Highway 1 – Santa Rosalia to Loreto

There’s a whole lot going on in this stretch and it can quickly eat up a few weeks or months of time. Santa Rosalia is somewhat industrial but is also a great little town right on the water. I’ve had some incredible food here and camped on the beaches without any issues but it’s urban enough so be cautious.

Just south of here, you will hit the charming town of Mulege which has a rare freshwater river. It creates a greenbelt of sorts and the town has great fruit and produce available. There are some nice rentals and the potential to camp on the town beach as well. 

South of Mulege, the scenery is amazing as the highway follows Bahia de Conception. Turquise waters that are calm and sheltered make for idyllic campsites and beachside rentals. If you enjoy paddling around and want incredible scenery, there’s a strong Carribean vibe here. Not much in the way of free camping so expect to pay a few bucks.

Keep moving south and the next major destination is Loreto. The town here is fantastic with everything a person could want. They have great food, excellent lodging options, big beaches, mountains with trails, islands and national park lands that protect the land and marine ecosystem. 

Book a boat tour to the islands and do some exploring in this area because it’s fantastic.
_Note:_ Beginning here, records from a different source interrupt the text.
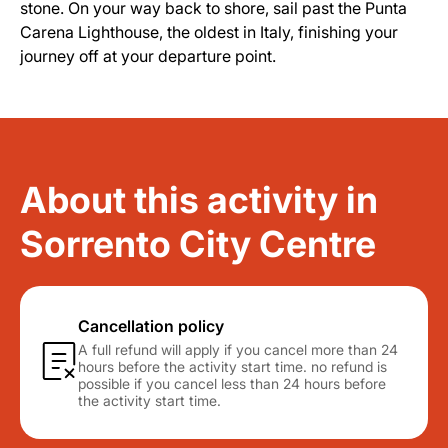
stone. On your way back to shore, sail past the Punta
Carena Lighthouse, the oldest in Italy, finishing your
journey off at your departure point.
About this activity in
Sorrento City Centre
Cancellation policy
A full refund will apply if you cancel more than 24
hours before the activity start time. no refund is
possible if you cancel less than 24 hours before
the activity start time.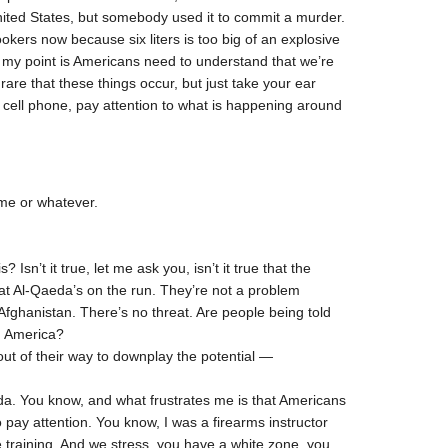
nited States, but somebody used it to commit a murder.
okers now because six liters is too big of an explosive
t my point is Americans need to understand that we’re
 rare that these things occur, but just take your ear
ur cell phone, pay attention to what is happening around
ame or whatever.
sn’t it true, let me ask you, isn’t it true that the
at Al-Qaeda’s on the run. They’re not a problem
fghanistan. There’s no threat. Are people being told
in America?
out of their way to downplay the potential —
nda. You know, and what frustrates me is that Americans
o pay attention. You know, I was a firearms instructor
e training. And we stress, you have a white zone, you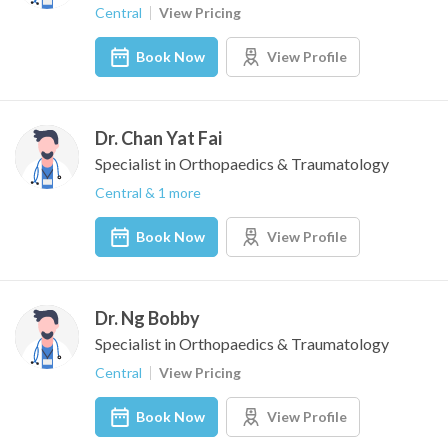
Central
View Pricing
Book Now
View Profile
Dr. Chan Yat Fai
Specialist in Orthopaedics & Traumatology
Central & 1 more
Book Now
View Profile
Dr. Ng Bobby
Specialist in Orthopaedics & Traumatology
Central
View Pricing
Book Now
View Profile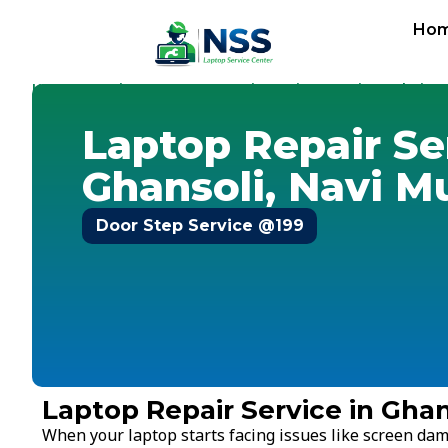
Ho
Home
Services
Laptop Repair Service
Navi Mumbai
-
-
-
-
G
Laptop Repair Se
Ghansoli, Navi 
Door Step Service @199
Laptop Repair Service in Gha
When your laptop starts facing issues like screen dam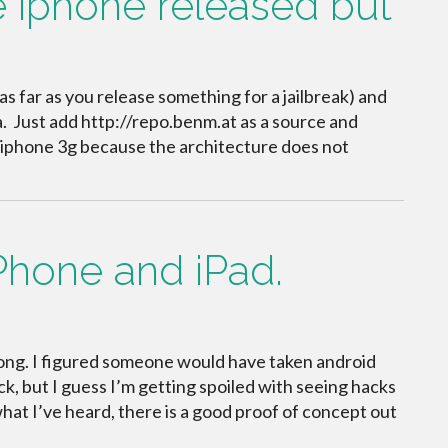
e iphone released but
as far as you release something for a jailbreak) and
a. Just add http://repo.benm.at as a source and
my iphone 3g because the architecture does not
Phone and iPad.
s long. I figured someone would have taken android
k, but I guess I’m getting spoiled with seeing hacks
 what I’ve heard, there is a good proof of concept out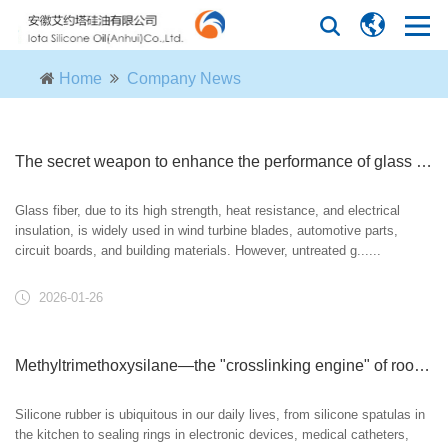
Home
Company News
The secret weapon to enhance the performance of glass fiber: Methyltrimethoxysilane surface treatment
Glass fiber, due to its high strength, heat resistance, and electrical
insulation, is widely used in wind turbine blades, automotive parts,
circuit boards, and building materials. However, untreated g......
2026-01-26
Methyltrimethoxysilane—the "crosslinking engine" of room temperature vulcanizing silicone rubber.
Silicone rubber is ubiquitous in our daily lives, from silicone spatulas in
the kitchen to sealing rings in electronic devices, medical catheters,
There are also some nice beaches on the highway south of town and a big resort with a golf course. 

Highway 1 – Driving Loreto to La Paz

After Loreto, Highway 1 crosses back to the Pacific side with off-shoot roads from Ciudad Insurgentes and Ciudad Constitucion to the Pacific Ocean. Adolfo Lopez Mateos and San Carlos offer great whale watching opportunities. The Magdalena Bay ecosystem is large and great for fishing and exploring as well. 

Highway continues a course through the desert with long dirt roads to the Pacific for serious explorers with a few extra gas cans. Stay on the main highway however and you will land in La Paz. The city is full of grocery stores, shopping, mechanics, restaurants and it has a substantial airport.

It’s big but not insanely large and there are beautiful beaches accessible from town, including the city malecon section. If you need to get some stuff done, restock and take advantage of some city services, La Paz is a really neat place.

La Paz to Los Barriles – 2 Ways to Get There

From La Paz, you can take the two lane highway 286 which gives access to La Ventana and Ensenada de Los Muertos. La Ventana is kitesurfing central with schools and wind to make it popular throughout the winter months. It also has mountain biking and hiking trails and some great beaches not too far off. 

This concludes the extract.